This past Sunday was the first official Iron Team training. I can't lie. I was super duper nervous. Not because it was a bunch of new people I didnt' know or because it meant I am really going to train for this thing, but because it meant i was swimming. See, i've had a pool pretty much my entire life but never really learned how to swim. Sure I can doggy paddle and stay above water and I can swim underwater, but the freestyle/side stroke/butterfly, they all are foreign to me.
I think part of my not learning is attributed for my major dislike of a few key factors that come into play while swimming:
- i don't like getting water up my nose
- i hate when my hair turns green from the chlorine
- water in my ears is irritating
- me and the cold don't mix
but the other part is I never really learned the strokes. well, okay, truth be told, i sort of learned the strokes a few years ago at that fall semester class at foothill college but it wasn't pretty. i learned the freestyle and backstroke but wasn't very good at swimming...if there weren't fins or kickboards involved i couldn't make it across the short distance of the pool lane (i think it was 25 yards at best). i lasted until around late November, until that time we showed up and the pool heater was turned way down and the water was in the 60s and we still swam.

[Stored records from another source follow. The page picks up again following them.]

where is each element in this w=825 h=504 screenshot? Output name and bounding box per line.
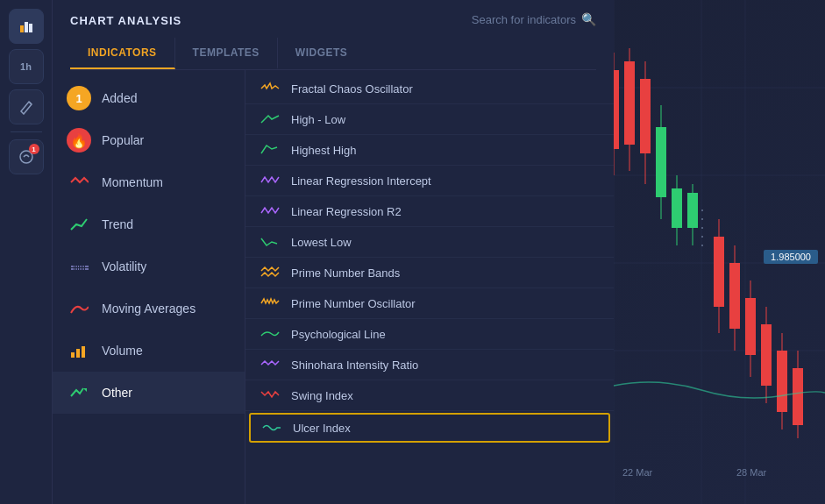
svg-rect-17 (672, 188, 682, 228)
indicator-item-swingindex[interactable]: Swing Index (245, 380, 614, 411)
primenumberosc-label: Prime Number Oscillator (291, 297, 416, 310)
highesthigh-label: Highest High (291, 144, 356, 157)
category-label-added: Added (102, 91, 137, 105)
category-label-other: Other (102, 386, 132, 400)
linregr2-icon (260, 204, 281, 218)
sidebar-btn-draw[interactable] (9, 89, 44, 124)
category-list: 1 Added 🔥 Popular Momentum (53, 70, 245, 504)
svg-rect-26 (714, 237, 724, 307)
svg-rect-34 (777, 351, 787, 412)
indicator-badge: 1 (29, 144, 39, 154)
search-text: Search for indicators (472, 13, 576, 26)
category-item-momentum[interactable]: Momentum (53, 161, 245, 203)
added-icon: 1 (67, 86, 91, 110)
panel: CHART ANALYSIS Search for indicators 🔍 I… (53, 0, 614, 504)
tab-widgets[interactable]: WIDGETS (278, 38, 366, 69)
tabs: INDICATORS TEMPLATES WIDGETS (70, 38, 596, 70)
category-label-volatility: Volatility (102, 259, 146, 273)
svg-rect-39 (29, 24, 32, 32)
psychline-icon (260, 327, 281, 341)
primenumberosc-icon (260, 296, 281, 310)
category-item-trend[interactable]: Trend (53, 203, 245, 245)
svg-rect-38 (25, 22, 28, 32)
panel-body: 1 Added 🔥 Popular Momentum (53, 70, 614, 504)
fractal-icon (260, 82, 281, 96)
svg-rect-36 (793, 368, 803, 425)
sidebar-btn-timeframe[interactable]: 1h (9, 49, 44, 84)
indicator-item-primenumberosc[interactable]: Prime Number Oscillator (245, 288, 614, 319)
svg-rect-19 (687, 193, 698, 228)
tab-templates[interactable]: TEMPLATES (175, 38, 278, 69)
category-item-added[interactable]: 1 Added (53, 77, 245, 119)
linregint-icon (260, 174, 281, 188)
indicator-item-psychline[interactable]: Psychological Line (245, 319, 614, 350)
category-label-momentum: Momentum (102, 175, 163, 189)
search-icon: 🔍 (581, 12, 596, 26)
category-label-volume: Volume (102, 344, 143, 358)
category-label-moving: Moving Averages (102, 302, 196, 316)
psychline-label: Psychological Line (291, 328, 386, 341)
indicator-item-highesthigh[interactable]: Highest High (245, 135, 614, 166)
indicator-item-fractal[interactable]: Fractal Chaos Oscillator (245, 74, 614, 104)
price-label: 1.985000 (764, 250, 818, 264)
lowestlow-icon (260, 235, 281, 249)
indicator-item-linregint[interactable]: Linear Regression Intercept (245, 166, 614, 196)
category-label-trend: Trend (102, 217, 133, 231)
indicator-item-shinohara[interactable]: Shinohara Intensity Ratio (245, 350, 614, 380)
ulcerindex-icon (261, 421, 282, 435)
timeframe-label: 1h (20, 61, 32, 72)
indicator-item-highlow[interactable]: High - Low (245, 104, 614, 135)
shinohara-label: Shinohara Intensity Ratio (291, 358, 418, 372)
highlow-icon (260, 112, 281, 126)
category-item-volume[interactable]: Volume (53, 330, 245, 372)
highlow-label: High - Low (291, 113, 345, 126)
svg-rect-30 (745, 298, 756, 355)
svg-rect-15 (656, 127, 666, 197)
category-label-popular: Popular (102, 133, 144, 147)
lowestlow-label: Lowest Low (291, 236, 352, 249)
panel-header: CHART ANALYSIS Search for indicators 🔍 I… (53, 0, 614, 70)
ulcerindex-label: Ulcer Index (293, 422, 351, 435)
category-item-other[interactable]: Other (53, 372, 245, 414)
date-label-right: 28 Mar (736, 467, 766, 478)
sidebar-btn-indicators[interactable]: 1 (9, 139, 44, 174)
swingindex-icon (260, 388, 281, 402)
moving-icon (67, 296, 91, 321)
other-icon (67, 380, 91, 405)
linregr2-label: Linear Regression R2 (291, 205, 402, 218)
svg-rect-37 (20, 25, 24, 32)
left-sidebar: 1h 1 (0, 0, 53, 504)
svg-rect-32 (761, 324, 772, 386)
svg-rect-28 (729, 263, 740, 329)
highesthigh-icon (260, 143, 281, 157)
indicator-item-ulcerindex[interactable]: Ulcer Index (249, 413, 610, 443)
tab-indicators[interactable]: INDICATORS (70, 38, 175, 69)
category-item-volatility[interactable]: Volatility (53, 245, 245, 287)
indicator-item-lowestlow[interactable]: Lowest Low (245, 227, 614, 258)
category-item-moving[interactable]: Moving Averages (53, 287, 245, 330)
indicator-item-linregr2[interactable]: Linear Regression R2 (245, 196, 614, 227)
indicator-list: Fractal Chaos Oscillator High - Low High… (245, 70, 614, 504)
category-item-popular[interactable]: 🔥 Popular (53, 119, 245, 161)
svg-rect-41 (71, 352, 75, 358)
date-label-left: 22 Mar (622, 467, 652, 478)
volume-icon (67, 338, 91, 363)
svg-rect-42 (76, 349, 80, 358)
linregint-label: Linear Regression Intercept (291, 174, 431, 188)
indicator-item-primenumberbands[interactable]: Prime Number Bands (245, 258, 614, 288)
svg-rect-11 (624, 61, 635, 145)
sidebar-divider (11, 131, 42, 132)
primenumberbands-label: Prime Number Bands (291, 266, 400, 280)
shinohara-icon (260, 358, 281, 372)
swingindex-label: Swing Index (291, 389, 353, 402)
volatility-icon (67, 254, 91, 279)
fractal-label: Fractal Chaos Oscillator (291, 82, 413, 96)
trend-icon (67, 212, 91, 237)
momentum-icon (67, 170, 91, 195)
primenumberbands-icon (260, 266, 281, 280)
svg-rect-13 (640, 79, 651, 153)
svg-rect-43 (82, 346, 85, 358)
popular-icon: 🔥 (67, 128, 91, 153)
search-bar[interactable]: Search for indicators 🔍 (472, 12, 596, 26)
sidebar-btn-chart[interactable] (9, 9, 44, 44)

This Sunday, we got to the pool for an 8am start and it was really cold! yeah, that gauge in the pix does read 35 degrees. brrrrr!!!!! did i mention the other reason i avoided learning to swim as a kid was my major dislike of the cold?!? fortunately this is CA and like every high school has its own pool and the ones we swim at do a good job at keeping the pool at a toasty temperature year round. the first thing was to get into the pool. seriously, just like jump on in?!? i didn't really know what to do so i got in with the total newbies and waited for swim coach Karen to come help us out. The direction was to go warm up and i thought 'oh no, i have to swim now...what am i doing???? can i do this??? what was i thinking?" Honoree Keith and I were in the same swim lane and he was just as bad off in the swim category as me so i felt a little better because misery does love company. we set off on our first lap and you know what, just like Tony Little said "You Can Do It!" We both made it to the other end of the pool without stopping...the form may not have been so great but we got there. we were so excited that we high 10'ed at the end of the pool ever lap.
after the warm up we had 15 minutes of swimming and counting our laps. i think i made it a total of 7 laps (out and back) and was pretty much felt done then. after that we did a bunch of swimming drills like 6-3-6 (6 side kicks, 3 free styles, 6 side kicks), swimming on our back and just kicking, the catch-up drill (where you swim free style but you don't alternate your arms, you have them both meet in front of you before you do a stroke with each arm), and some other ones i forget. now i was really cooked and my shoulders were starting to get sore. but we weren't done...we had pyramids to do. 200 yards, 300 yards, 400 yards, 500 yards, 600 yards, then back down. i made it through to the 400 yards and called it quits. all in all, my first day ever swimming without fins and without a kickboard went pretty well. See, I can totally swim, umm...wade water!
After our first swim, it was the first transition. i'm gonna have to get used to this peeling off wet bathing suits and then putting on running/riding clothes. i got all hung up in my sports bra and had to get a team mate to get me untangled. i guess this is going to be the first of many awkward situations i'm going to find myself in with my new teammates :-) after getting out of the locker room as one of the last folks out, we set off for a 40 minute run. i had the chance to run with Colin and catch up. he had been my first every cycling mentor when i joined team in training when i moved to California in 2006...and now we are training for the ironman together!